DeePoon all-in-one VR headset debuts at 2016 International CES
Updated: 2016-01-09 17:06
By Liu Zheng(chinadaily.com.cn)
Alex Xu, sales director of Le Xiang Technology Ltd, poses for a picture with the company's virtual reality headset DeePoon VR M2 on December 7, 2015 at the International consumer electronics show (CES) held in Las Vegas. [Photo/Provided to chinadaily.com.cn]
As top companies in the virtual reality headset industry, such as Oculus, HTC, and Sony showcase their virtual reality eyewear at the International consumer electronics show (CES) held in Las Vegas, Chinese companies also made their presence felt.
DeePoon VR , a domestic consumer-targeted VR manufacturer owned by Shanghai-based Le Xiang Technology Ltd, announced an all-in-one VR headset at the CES held through Wednesday to Saturday.
Compared with the inexpensive VR goggles that link up with smartphones to provide an immersive experience while you watch videos or play games, the all-in-one VR headset, shipped with built-in motherboard and chip to work with computers or operate independently, is currently the high-end industry standard for VR enthusiasts.
Named DeePoon VR M2, the new device is equipped with a Samsung 2K resolution OLED display and is powered by the Android system.

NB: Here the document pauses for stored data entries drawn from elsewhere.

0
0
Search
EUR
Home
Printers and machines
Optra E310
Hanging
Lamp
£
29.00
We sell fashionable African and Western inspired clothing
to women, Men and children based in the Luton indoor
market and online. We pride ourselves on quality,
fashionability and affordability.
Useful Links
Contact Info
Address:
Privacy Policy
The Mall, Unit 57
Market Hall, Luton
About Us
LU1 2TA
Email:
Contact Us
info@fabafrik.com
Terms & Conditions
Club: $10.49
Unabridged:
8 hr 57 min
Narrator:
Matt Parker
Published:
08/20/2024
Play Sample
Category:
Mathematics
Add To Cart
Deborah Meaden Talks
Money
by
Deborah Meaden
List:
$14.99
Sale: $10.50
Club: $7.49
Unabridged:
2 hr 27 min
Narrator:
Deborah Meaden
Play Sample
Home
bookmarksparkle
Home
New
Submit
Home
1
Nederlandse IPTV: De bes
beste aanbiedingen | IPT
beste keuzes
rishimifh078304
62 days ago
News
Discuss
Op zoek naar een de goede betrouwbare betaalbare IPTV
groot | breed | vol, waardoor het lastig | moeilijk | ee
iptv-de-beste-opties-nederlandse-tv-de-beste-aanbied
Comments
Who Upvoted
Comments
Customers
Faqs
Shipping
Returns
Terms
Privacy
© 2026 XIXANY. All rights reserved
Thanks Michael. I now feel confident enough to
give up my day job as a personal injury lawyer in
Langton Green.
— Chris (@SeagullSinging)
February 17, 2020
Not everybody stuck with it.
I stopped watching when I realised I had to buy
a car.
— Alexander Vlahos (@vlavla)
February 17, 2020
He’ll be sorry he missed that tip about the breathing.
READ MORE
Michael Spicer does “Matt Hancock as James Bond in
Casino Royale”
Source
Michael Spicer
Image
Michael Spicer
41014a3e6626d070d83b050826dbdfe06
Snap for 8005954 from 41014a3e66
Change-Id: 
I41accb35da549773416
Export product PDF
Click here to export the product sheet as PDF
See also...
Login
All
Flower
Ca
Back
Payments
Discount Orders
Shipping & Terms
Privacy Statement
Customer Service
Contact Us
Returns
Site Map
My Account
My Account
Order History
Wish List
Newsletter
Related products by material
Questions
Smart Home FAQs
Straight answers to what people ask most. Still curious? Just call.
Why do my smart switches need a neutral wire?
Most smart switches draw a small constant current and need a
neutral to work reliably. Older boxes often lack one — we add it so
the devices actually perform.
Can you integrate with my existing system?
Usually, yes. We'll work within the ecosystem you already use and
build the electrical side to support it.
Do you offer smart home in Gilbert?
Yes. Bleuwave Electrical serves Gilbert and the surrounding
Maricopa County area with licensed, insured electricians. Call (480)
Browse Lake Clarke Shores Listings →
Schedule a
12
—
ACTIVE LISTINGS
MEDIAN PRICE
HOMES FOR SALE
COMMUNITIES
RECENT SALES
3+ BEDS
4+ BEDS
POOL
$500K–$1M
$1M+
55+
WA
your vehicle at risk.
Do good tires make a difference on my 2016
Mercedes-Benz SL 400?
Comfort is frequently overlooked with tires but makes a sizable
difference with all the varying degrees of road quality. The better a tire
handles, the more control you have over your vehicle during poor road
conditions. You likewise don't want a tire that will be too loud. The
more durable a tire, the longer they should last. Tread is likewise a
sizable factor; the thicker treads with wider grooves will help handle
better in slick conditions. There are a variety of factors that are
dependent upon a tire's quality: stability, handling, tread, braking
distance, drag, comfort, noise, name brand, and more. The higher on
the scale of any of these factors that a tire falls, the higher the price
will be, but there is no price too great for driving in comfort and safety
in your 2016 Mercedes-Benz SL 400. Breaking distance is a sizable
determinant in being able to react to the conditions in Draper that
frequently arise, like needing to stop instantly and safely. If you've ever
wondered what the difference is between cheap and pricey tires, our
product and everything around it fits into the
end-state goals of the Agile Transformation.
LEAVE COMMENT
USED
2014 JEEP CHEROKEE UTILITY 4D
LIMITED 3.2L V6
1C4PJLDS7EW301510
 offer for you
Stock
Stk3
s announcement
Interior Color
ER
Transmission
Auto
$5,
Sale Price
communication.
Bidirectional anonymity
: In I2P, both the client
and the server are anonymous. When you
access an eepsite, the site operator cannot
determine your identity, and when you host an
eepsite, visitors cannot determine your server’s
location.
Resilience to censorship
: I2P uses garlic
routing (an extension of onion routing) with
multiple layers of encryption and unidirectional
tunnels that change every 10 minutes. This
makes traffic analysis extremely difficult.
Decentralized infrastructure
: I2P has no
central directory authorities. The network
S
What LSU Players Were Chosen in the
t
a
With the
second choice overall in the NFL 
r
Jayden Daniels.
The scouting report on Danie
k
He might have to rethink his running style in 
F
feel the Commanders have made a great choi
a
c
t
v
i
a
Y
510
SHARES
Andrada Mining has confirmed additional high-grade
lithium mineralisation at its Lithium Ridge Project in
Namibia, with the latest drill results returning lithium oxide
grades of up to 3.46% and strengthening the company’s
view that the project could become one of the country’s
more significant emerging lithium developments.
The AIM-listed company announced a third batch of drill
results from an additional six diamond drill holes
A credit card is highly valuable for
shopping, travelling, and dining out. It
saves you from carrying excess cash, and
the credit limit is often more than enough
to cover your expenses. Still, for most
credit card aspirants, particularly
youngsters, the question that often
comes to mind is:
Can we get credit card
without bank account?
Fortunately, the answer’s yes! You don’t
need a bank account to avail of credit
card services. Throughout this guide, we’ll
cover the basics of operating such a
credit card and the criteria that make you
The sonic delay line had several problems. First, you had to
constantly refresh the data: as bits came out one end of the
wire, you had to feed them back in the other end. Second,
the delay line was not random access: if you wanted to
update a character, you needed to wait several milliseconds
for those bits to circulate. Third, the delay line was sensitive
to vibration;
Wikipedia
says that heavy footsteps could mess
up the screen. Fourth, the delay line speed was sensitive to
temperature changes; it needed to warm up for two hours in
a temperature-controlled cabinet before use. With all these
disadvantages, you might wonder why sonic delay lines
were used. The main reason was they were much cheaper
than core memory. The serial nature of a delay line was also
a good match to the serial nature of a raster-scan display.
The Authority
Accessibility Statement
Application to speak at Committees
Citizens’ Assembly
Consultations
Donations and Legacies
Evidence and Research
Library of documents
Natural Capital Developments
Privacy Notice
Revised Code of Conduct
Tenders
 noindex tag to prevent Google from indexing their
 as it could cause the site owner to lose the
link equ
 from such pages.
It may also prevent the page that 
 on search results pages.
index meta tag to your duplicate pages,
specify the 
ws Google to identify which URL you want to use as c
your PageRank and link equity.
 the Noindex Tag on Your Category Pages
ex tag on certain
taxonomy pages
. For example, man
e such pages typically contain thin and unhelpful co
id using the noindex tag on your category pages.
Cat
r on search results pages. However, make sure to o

"The product launch ceremony will be held in March in Beijing," said Chen Chaoyang, the CEO of Le Xiang Technology Ltd. According to Chen, M2 will be a VR device that focus on video games.
According to the company, the performance of the device may rival Samsung's Gear VR.
In December, Le Xiang received $30 million B-roll investments from Xiaomi-backed Chinese video streaming site Xunlei and Shanghai-based Internet company kingnet.com.
According to Lv, the chief technology officer of Le Xiang, the company has signed global strategic cooperation agreements with microprocessor supplier ARM. The latter firm will provide front buffer and context priority support to DeePoon VR.
Lv graduated from Princeton University and used to be one of the heads of Intel's core algorithm team.
"Currently, the domestic market share of DeePoon VR has surpassed 63 percent," said Le Xiang.
In July 2015, Le Xiang unveiled its DeePoon head mounted display, an online crowdfunding goggle that works with smartphones to provide an Oculus-like VR experience.
During this year's CES, there are more than 40 exhibitors displaying the next wave of immersive multimedia for virtual reality systems and environments, gaming hardware, software and accessories designed for mobile, PCs and consoles.
"The VR industry will generate $30 billion in revenue by 2020, with VR games accounting for nearly half of it. Hardware, films and theme parks rooted in VR will generate the other half," said China Daily, citing the estimate report from research consulting firm Digi-Capital.
According to research firm Tractica LLC, worldwide (excluding China) VR revenue this year will likely be close to $500 million, mainly driven by demand for VR headsets, content, and content creation tools such as cameras from the United States, West Europe and Asia.
In China, the VR market is on track to generate 5.7 billion yuan ($880 million) in revenue, a nearly threefold year-on-year increase, according to iResearch Consulting Group, a Beijing-based research company.
It further estimated revenue is set to exceed 55 billion yuan by 2020 because of a foreseeable demand surge. By then, the sector's size will likely be comparable to the early days of the smartphone market.